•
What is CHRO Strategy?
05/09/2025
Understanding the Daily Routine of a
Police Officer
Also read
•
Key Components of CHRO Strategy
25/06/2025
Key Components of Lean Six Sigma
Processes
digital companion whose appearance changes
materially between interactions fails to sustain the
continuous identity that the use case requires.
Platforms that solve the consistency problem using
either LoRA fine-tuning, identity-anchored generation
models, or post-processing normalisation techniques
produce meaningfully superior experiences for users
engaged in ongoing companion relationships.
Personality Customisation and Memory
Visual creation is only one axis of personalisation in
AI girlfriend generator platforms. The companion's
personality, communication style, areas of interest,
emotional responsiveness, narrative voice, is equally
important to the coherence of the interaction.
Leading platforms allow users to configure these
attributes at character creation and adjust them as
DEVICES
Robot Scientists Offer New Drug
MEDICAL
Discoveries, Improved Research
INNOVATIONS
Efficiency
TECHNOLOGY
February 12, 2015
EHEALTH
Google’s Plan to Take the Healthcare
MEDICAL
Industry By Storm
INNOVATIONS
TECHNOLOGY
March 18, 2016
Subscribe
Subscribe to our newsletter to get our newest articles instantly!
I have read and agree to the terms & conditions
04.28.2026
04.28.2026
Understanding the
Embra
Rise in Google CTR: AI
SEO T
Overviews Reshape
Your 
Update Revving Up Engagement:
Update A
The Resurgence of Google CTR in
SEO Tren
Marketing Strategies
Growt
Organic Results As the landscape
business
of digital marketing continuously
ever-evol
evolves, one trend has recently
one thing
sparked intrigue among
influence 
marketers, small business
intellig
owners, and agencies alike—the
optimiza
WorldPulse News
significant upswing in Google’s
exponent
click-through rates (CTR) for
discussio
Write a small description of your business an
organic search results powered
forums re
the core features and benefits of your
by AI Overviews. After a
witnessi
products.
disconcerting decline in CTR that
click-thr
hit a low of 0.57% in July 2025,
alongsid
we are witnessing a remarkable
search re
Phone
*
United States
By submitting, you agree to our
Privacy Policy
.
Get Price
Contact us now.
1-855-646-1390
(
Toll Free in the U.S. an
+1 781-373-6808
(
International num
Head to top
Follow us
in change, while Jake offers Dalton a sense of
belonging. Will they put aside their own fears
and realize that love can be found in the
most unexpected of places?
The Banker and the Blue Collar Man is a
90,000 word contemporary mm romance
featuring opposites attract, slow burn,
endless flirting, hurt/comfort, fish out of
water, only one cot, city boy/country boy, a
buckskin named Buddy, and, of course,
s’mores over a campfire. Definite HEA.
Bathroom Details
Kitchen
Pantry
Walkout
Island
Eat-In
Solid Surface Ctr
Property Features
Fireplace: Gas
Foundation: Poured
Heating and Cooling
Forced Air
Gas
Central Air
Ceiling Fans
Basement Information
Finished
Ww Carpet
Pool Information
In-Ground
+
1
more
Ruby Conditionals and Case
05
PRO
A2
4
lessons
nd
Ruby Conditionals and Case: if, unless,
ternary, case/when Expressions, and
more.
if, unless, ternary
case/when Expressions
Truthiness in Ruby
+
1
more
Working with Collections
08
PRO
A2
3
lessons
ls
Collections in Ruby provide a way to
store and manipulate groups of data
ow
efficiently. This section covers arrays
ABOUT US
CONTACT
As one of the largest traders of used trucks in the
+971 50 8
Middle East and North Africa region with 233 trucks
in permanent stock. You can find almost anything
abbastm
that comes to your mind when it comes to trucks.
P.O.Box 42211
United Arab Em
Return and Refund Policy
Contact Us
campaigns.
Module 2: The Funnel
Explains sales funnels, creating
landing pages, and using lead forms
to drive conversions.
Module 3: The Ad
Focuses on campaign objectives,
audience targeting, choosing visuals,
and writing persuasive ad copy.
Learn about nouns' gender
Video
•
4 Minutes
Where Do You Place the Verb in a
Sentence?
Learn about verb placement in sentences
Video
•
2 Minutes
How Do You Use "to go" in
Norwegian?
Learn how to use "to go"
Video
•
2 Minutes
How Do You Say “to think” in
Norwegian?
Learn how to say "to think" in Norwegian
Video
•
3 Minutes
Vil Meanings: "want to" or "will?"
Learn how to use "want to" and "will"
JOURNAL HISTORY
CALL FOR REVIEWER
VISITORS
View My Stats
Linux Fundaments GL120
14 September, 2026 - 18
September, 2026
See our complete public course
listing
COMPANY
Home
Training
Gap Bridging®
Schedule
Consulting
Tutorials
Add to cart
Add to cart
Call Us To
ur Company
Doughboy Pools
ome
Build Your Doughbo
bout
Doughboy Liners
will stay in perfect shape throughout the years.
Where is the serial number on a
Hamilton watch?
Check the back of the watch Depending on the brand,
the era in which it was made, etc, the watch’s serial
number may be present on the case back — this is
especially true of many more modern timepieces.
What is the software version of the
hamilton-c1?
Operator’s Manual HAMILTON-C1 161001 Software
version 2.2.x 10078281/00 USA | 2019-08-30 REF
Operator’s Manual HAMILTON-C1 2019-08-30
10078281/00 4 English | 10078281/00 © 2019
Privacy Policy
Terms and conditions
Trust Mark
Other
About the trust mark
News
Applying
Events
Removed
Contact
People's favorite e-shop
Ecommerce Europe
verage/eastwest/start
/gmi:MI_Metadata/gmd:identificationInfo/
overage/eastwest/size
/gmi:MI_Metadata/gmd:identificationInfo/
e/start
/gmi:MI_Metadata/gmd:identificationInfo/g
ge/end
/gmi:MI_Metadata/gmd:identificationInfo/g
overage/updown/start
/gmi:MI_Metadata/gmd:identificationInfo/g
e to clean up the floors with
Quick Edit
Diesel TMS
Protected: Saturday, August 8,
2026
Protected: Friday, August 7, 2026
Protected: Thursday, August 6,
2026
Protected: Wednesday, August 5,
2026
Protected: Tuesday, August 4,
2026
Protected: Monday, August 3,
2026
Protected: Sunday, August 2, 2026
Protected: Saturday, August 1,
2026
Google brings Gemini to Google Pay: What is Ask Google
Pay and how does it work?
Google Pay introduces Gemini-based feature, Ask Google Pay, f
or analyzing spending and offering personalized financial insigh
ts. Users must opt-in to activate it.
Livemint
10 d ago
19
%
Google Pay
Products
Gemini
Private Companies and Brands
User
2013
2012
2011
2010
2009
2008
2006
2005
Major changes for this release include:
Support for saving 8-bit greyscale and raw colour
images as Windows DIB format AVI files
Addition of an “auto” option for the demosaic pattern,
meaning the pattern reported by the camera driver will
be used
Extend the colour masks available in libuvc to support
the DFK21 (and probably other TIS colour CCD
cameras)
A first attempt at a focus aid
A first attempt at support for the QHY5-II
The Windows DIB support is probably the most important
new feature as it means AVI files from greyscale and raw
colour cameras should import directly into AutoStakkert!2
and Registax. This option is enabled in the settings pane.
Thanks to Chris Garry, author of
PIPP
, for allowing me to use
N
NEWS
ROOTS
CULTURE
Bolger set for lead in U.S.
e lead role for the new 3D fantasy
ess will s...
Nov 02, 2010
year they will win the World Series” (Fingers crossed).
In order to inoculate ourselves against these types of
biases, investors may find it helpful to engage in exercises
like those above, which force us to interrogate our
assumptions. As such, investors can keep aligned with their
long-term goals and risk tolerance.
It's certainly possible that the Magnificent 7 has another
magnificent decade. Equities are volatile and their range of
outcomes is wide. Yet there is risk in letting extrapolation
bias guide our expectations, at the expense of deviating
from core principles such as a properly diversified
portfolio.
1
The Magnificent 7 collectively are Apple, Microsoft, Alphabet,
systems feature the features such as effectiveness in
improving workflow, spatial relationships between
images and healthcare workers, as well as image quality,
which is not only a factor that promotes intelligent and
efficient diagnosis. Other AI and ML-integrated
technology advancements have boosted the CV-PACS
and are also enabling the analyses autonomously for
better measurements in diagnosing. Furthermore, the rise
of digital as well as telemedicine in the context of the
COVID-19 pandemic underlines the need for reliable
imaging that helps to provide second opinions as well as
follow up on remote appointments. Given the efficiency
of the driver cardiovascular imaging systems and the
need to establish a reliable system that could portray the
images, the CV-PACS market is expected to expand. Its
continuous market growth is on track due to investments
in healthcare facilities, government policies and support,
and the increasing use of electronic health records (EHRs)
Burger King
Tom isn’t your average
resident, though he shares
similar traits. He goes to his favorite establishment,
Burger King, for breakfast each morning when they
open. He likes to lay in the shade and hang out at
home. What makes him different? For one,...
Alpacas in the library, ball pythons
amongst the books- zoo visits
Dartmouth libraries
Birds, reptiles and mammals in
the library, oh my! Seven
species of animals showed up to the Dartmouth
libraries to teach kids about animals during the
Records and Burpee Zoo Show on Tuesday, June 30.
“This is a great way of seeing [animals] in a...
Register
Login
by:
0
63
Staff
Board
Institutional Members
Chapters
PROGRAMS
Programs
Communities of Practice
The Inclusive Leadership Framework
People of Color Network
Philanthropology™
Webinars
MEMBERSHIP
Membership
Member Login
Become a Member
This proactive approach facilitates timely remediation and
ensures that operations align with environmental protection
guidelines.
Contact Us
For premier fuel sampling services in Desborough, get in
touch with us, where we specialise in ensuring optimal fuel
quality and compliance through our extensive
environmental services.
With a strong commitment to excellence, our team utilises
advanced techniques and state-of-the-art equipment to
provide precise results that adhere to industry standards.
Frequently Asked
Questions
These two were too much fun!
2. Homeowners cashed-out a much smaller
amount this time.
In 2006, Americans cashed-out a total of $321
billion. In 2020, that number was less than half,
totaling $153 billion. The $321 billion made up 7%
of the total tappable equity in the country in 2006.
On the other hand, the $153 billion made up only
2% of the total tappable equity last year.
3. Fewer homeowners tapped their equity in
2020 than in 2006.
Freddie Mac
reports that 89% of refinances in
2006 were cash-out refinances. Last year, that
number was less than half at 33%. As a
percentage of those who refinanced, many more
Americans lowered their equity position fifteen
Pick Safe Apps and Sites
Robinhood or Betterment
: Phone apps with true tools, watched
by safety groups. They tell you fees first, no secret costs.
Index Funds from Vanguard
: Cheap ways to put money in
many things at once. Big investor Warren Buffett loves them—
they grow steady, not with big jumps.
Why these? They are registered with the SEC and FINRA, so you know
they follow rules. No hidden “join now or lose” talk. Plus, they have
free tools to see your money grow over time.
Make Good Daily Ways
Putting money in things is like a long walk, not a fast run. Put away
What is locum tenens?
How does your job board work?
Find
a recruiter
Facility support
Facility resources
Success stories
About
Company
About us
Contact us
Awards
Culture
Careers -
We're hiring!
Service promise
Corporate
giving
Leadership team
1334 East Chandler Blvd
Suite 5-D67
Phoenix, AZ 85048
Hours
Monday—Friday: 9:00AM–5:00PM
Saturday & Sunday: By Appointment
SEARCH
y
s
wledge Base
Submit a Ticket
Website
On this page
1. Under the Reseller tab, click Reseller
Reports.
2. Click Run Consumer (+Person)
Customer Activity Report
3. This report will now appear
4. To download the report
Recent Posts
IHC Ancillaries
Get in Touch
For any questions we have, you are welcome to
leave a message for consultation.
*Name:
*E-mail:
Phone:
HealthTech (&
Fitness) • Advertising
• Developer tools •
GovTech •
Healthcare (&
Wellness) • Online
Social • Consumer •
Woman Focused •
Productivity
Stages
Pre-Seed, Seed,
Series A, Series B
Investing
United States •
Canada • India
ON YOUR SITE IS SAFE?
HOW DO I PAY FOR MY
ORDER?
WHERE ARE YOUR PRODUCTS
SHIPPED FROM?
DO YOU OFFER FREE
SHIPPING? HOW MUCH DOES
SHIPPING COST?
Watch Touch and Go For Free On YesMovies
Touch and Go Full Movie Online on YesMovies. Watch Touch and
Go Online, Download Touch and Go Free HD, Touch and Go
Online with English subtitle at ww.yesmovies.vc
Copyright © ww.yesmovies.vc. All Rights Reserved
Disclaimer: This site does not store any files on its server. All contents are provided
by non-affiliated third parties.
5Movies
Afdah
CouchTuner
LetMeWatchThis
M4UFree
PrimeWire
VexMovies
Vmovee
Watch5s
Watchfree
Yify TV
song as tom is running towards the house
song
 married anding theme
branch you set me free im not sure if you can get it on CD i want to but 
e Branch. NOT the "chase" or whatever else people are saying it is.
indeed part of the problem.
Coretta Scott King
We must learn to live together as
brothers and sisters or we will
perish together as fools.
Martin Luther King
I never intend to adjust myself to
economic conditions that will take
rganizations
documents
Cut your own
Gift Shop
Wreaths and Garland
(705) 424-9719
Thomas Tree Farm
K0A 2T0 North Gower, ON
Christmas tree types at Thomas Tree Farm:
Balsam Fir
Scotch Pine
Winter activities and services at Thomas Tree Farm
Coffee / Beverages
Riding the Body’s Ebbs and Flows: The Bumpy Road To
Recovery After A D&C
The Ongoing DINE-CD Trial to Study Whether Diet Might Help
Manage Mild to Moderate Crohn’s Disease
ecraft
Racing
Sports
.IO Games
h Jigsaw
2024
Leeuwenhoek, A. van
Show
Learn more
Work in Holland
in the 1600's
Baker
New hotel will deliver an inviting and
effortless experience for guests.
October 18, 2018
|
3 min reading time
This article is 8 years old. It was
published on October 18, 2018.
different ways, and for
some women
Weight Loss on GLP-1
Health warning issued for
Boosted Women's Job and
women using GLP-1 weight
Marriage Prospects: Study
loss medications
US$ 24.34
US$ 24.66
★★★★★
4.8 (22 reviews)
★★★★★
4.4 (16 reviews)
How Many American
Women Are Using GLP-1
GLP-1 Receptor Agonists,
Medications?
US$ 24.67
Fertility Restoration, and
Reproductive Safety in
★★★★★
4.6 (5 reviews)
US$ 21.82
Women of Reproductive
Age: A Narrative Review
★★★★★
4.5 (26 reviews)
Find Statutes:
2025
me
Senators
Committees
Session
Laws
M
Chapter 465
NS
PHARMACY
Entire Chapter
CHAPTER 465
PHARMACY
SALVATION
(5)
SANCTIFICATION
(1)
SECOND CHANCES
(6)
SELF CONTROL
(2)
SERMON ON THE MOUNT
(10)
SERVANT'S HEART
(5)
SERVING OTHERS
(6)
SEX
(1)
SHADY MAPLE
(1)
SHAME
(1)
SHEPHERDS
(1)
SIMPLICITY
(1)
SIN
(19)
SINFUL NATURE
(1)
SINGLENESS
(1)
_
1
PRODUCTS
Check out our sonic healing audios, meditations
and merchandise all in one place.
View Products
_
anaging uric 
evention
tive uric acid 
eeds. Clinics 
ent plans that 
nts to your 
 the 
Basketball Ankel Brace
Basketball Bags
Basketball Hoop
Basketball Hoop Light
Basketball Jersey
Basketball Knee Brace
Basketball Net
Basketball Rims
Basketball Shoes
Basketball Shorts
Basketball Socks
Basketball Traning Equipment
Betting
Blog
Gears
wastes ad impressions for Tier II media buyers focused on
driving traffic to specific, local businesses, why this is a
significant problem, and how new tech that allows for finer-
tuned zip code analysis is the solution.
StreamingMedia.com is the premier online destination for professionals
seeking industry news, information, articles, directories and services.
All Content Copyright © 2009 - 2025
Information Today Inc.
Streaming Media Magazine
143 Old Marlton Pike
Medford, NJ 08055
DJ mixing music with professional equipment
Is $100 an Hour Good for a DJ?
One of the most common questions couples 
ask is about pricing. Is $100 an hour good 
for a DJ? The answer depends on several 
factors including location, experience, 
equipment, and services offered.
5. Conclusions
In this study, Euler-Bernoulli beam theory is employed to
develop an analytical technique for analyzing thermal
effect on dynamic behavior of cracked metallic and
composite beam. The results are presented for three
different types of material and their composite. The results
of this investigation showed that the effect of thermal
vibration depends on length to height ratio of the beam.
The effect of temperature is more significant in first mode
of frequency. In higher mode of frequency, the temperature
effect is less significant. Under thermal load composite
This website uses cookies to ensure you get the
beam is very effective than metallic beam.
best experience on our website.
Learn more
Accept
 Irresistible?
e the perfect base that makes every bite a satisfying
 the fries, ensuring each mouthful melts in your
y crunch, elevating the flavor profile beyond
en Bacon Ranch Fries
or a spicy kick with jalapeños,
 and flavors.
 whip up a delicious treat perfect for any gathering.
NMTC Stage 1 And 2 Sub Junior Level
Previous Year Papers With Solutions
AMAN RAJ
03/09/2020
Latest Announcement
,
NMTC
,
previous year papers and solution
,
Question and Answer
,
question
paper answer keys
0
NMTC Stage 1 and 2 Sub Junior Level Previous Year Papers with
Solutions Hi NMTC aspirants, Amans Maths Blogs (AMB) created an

§ §

Task instructions
Wherever a line above contains the string "money", copy that line.

Task output
: Cheap ways to put money in
free tools to see your money grow over time.
Putting money in things is like a long walk, not a fast run. Put away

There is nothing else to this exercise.